Ich versuche, mich ihm in den Weg zu stellen, aber er schubst mich einfach auf Seite. Ich renne hinter ihm her Richtung Küche und verfluche mich innerlich. Hätte ich doch diese Tür nicht aufgemacht. Ich komme kurz nach Liam in der Küche an, doch sie stehen sich schon gegenüber. Er wie ein Löwe, sie wie seine Beute. Allerdings sieht sie keinesfalls ängstlich aus. Und dann wird es mir klar. Sie wusste es. Sie wusste, er würde sie hier finden und wieder mitnehmen. Ihre einzige Mission war es, mit mir zu sprechen. Und nun steht er wieder vor ihr. Um sie zu holen. Ich rufe mir ihre Worte ins Gedächtnis: Ich möchte so etwas nie wieder erleben. Ohne darüber nachzudenken, haste ich zu ihr und stelle mich zischen sie und Liam. Es wird nichts bringen, dass weiß ich. Aber so setze ich ihm ein Zeichen. Ich stehe nicht auf seiner Seite, sondern auf der von Maeva. Auch wenn ich dafür bestraft werden könnte.
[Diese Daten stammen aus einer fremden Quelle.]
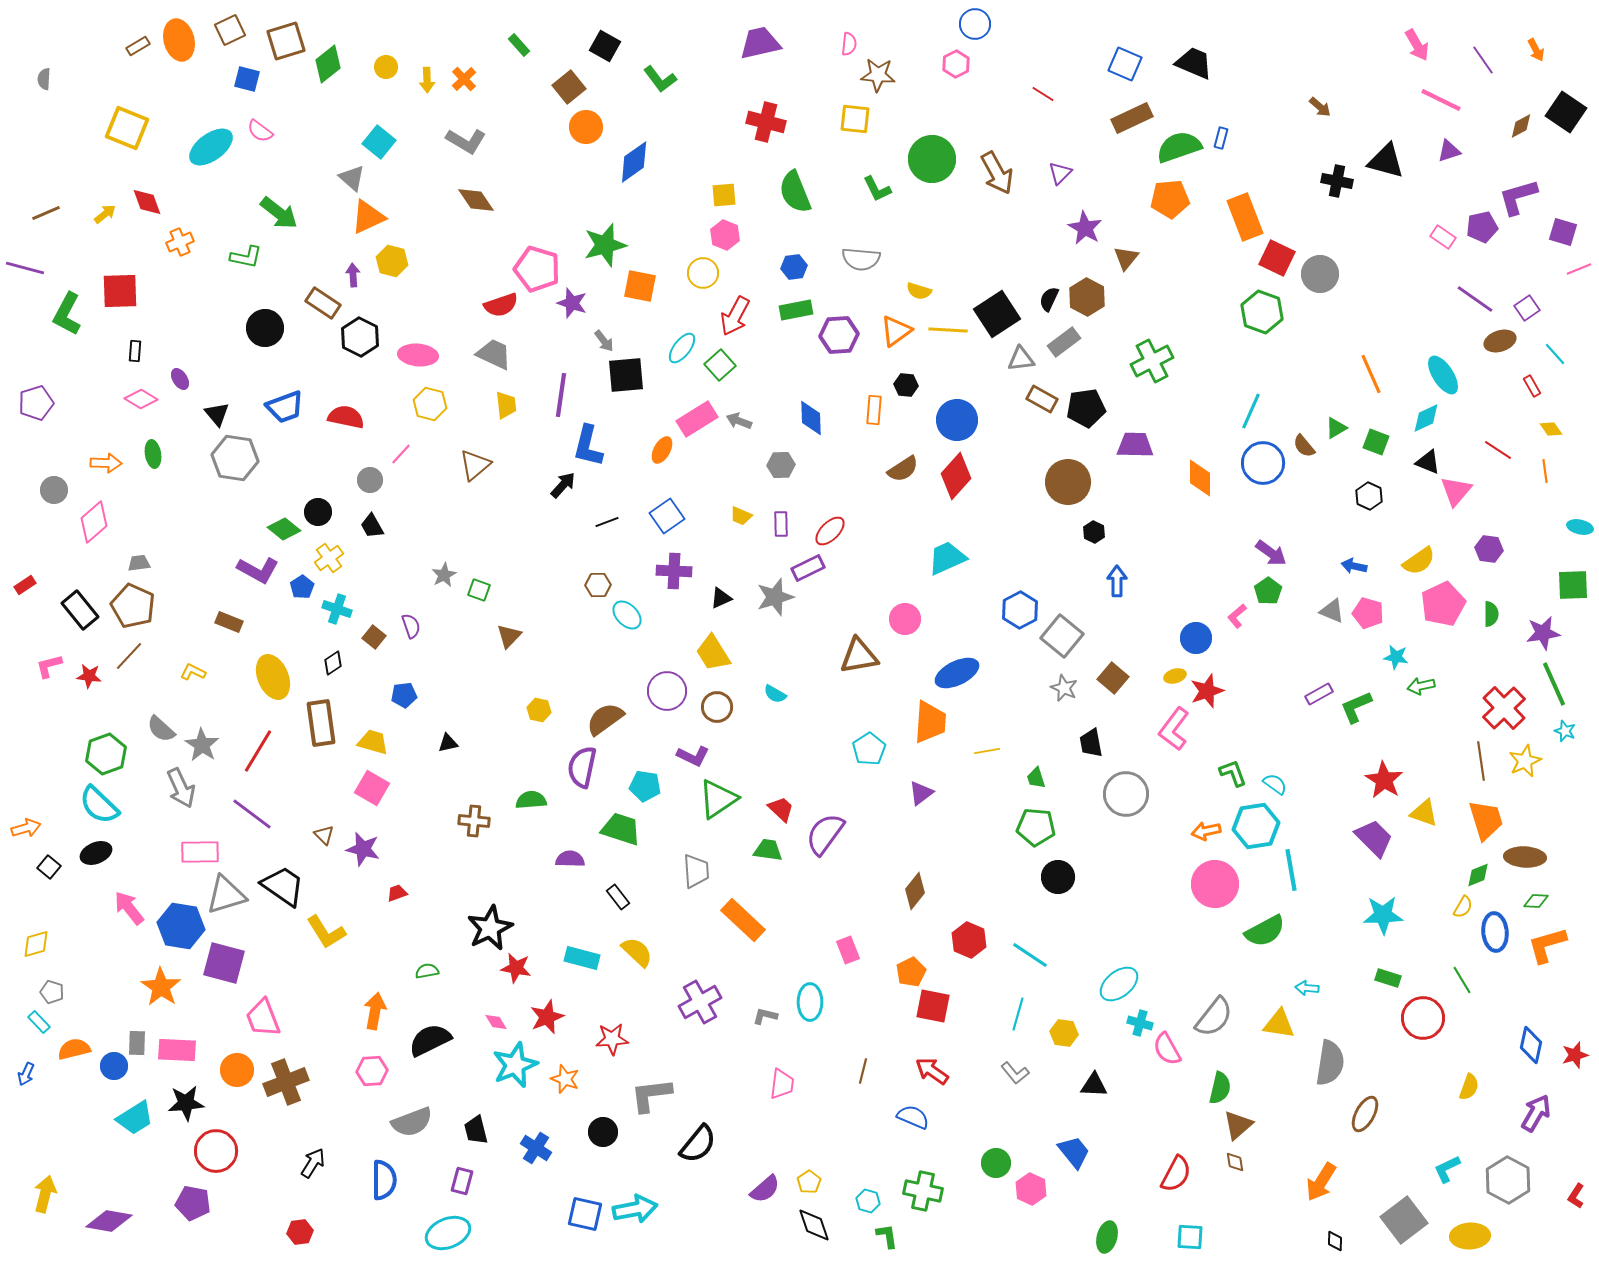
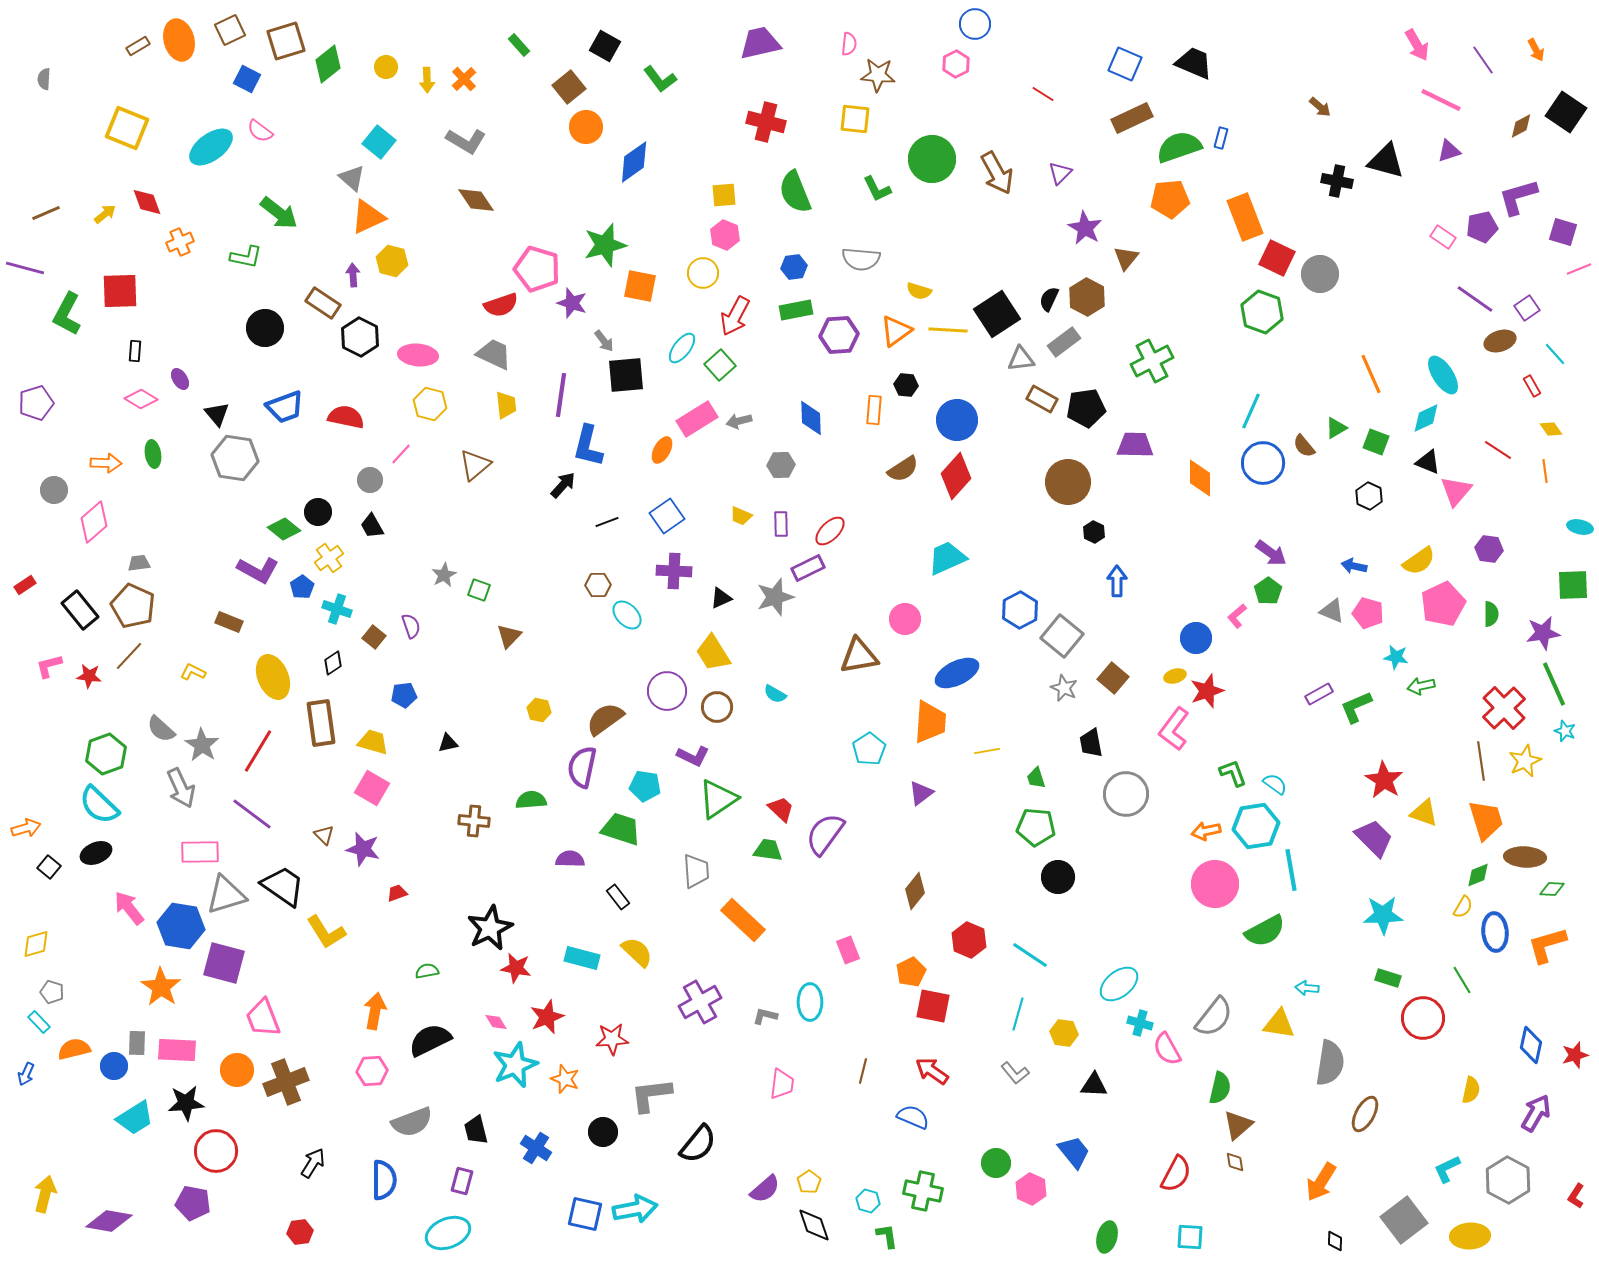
blue square at (247, 79): rotated 12 degrees clockwise
gray arrow at (739, 421): rotated 35 degrees counterclockwise
green diamond at (1536, 901): moved 16 px right, 12 px up
yellow semicircle at (1469, 1087): moved 2 px right, 3 px down; rotated 8 degrees counterclockwise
"Liebes, lass uns gehen. Ich habe nicht vor, mich hier länger aufzuhalten", mit einem hinterlistigen Grinsen auf den Lippen streckt er ihr seine Hand entgegen. "Weißt du, ich habe es geahnt, dass meine Freiheit nur von kurzer Dauer ist", sie zuckt mit den Schultern, "dein Besuch überrascht mich nicht." Auch sie lächelt und steht lässig da, dennoch wirkt sie durch ihre gebrechliche Figur viel schwächer als er. Ich scheine für die zwei nicht mehr zu existieren, sie haben jeweils den anderen fokussiert und warten auf die nächste Bewegung.

"Ich weiß. Du wusstest, ich würde dich hier suchen. Du hättest überall hingehen können und kommst hierher?", Liam lacht kurz auf, "komm schon, ich hätte dich für schlauer gehalten." "Jemand muss der neuen Wächterin ja sagen, dass du ein Arsch bist. Ach stimmt! Sie hat es selber schon gemerkt." Ich kann sehen, wie sehr sie ihn mit diesen Worten trifft. Er knirscht mit den Zähnen und ballt die Fäuste zusammen. Maeva grinst ihm hämisch zu. "Komm. Sofort. Wir gehen", knurrt er ihr zu. "Och komm, gerade wo es anfängt, Spaß zu machen. Aber naja, du warst schon immer ein Spielverderber. " Wäre es nicht schon genug, setzt sie noch ein Sahnehäubchen drauf: "Gut, dass Lucas anders ist. Er verträgt Spaß" Das reicht ihm. Schon steht er neben ihr, packt sie am Arm und zieht sie mit sich. Erschrocken stolpert sie mit. Sie wirft mir einen Blick zu, verängstigt und ich erkenne ihr wahres Gesicht hinter der aufgebauten Fassade. Sie hat Todesangst.

"Stopp!", rufe ich, ohne nachzudenken, "bitte Liam, lass sie gehen." Er dreht sich zu mir herum und ich sehe etwas in seinen Augen abblitzen. Mitgefühl. Trauer. Angst. Und zum ersten Mal erkenne ich ihn wieder. Er hat Angst. Angst vor dem, was passiert, wenn er Maeva nicht findet, er sie nicht zurückbringt. Und ich sehe, wie er aus diesem Grund den Kopf schüttelt und eine stumme Entschuldigung mit seinem Mund formt. Dann geht er, verlässt das Haus, zusammen mit ihr. Ich höre noch ihr gedämpftes Schluchzen, da fällt die Tür ins Schloss. Sie muss zurück. Zurück an den Ort, an den sie nie zurückwollte.

Auf der einen Seite hasse ich ihn, doch auf der anderen habe ich Mitgefühl. Mit Liam. Er kann gut sein. Er möchte gut sein. Letzteres hoffe ich zumindest. Ich habe eine Mission. Ich muss Maeva retten. Und Liam muss mir dabei helfen.